Unfortunately, the traditional PID control loop is inadequate to properly to respond to dead time, as it is a reactive response, only responding to changes in error (SP-PV), rather than a pro-active response. So, you can fuss over scan rate or integral action all you want. Both of these are reactive solutions, and just slow down the effective response.
So, de-tuning a process control loop just slows down the controller response to match the natural response of the process.
A better strategy is to consider some pro-active solutions:
What is causing the dead time? Take time to understand the process. Dead time is the time it takes from when the input to the process changes, to when it is detected. Actually, re-locating the measurement sensor can significantly reduce the dead time.
The classical pro-active solution for dead time is the Smith Predictor, an addition to the PID algorithm where you predict the behavior of dead time response and configure this into your solution. Unfortunately, not many control algorithms offer a Smith Predictor solution.
Configure a feed-forward solution. Here, assume you predicted a response to change to a controlled variable or change in load. You can often collect this data from historical logs from your control system. Now, include this in your response. Also here, most PLCs or DCSs offer no pre-configured solutions. But, if you know and understand the cause and effect relationship, feed-forward is as simple as including an X-Y characterizer function.

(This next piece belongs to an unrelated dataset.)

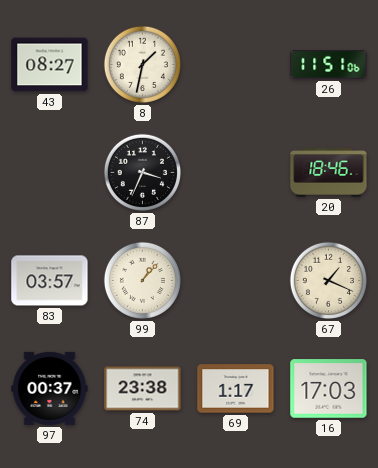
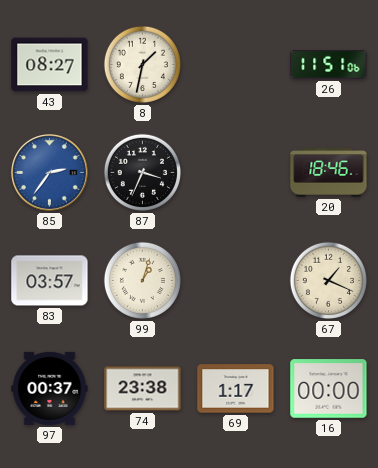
85: none -> 2:36
99: 1:07 -> 1:03
16: 17:03 -> 00:00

For more complex processes, consider a model-predictive control (MPC) solution. Often, this requires purchase of specific MPC solution software. Depending on cost, this might be the optimal solution.
Should you like to learn more, please call or email with questions or comments.
A: PID loop is a misnomer we all use. PID is a block in a system diagram. The controller generates a signal based on the deviation from setpoint. Stability of a control loop is based on the overall transfer function between setpoint and process variable. You can have transportation lag, process dead time (use dead-time compensation). The process may not have any dead time, but control action (valve, heater, etc.) may be the source. A knowledge of each element in the loop is needed. PID may not even be the best approach. If you have a process with dead time, then you want to compensate for this in the control action.
Here again, a poorly designed process will be hard to control. I bet that if the questioner drew out the block diagram, the question would be easier to solve or even test by simulating the overall process by simple differential equations.
Control valves are the most confusing. They can have dead time, different reaction curves. The step response of the measured process variable to the control action with the loop opened (no PID at all) is needed. I would just start with the process flow sheet and instrument diagram and any trended data to help draw the loop and then build the equations from that.
Another way of answering this question is to write out the PID algorithm, and then it is seen that the terms in relation involve the "error term" three times: CO is proportional to the error, the integral of the error and the derivative of the error. Thus the time dynamics of the error term determine the stability independently of the tuning and dictate the tuning.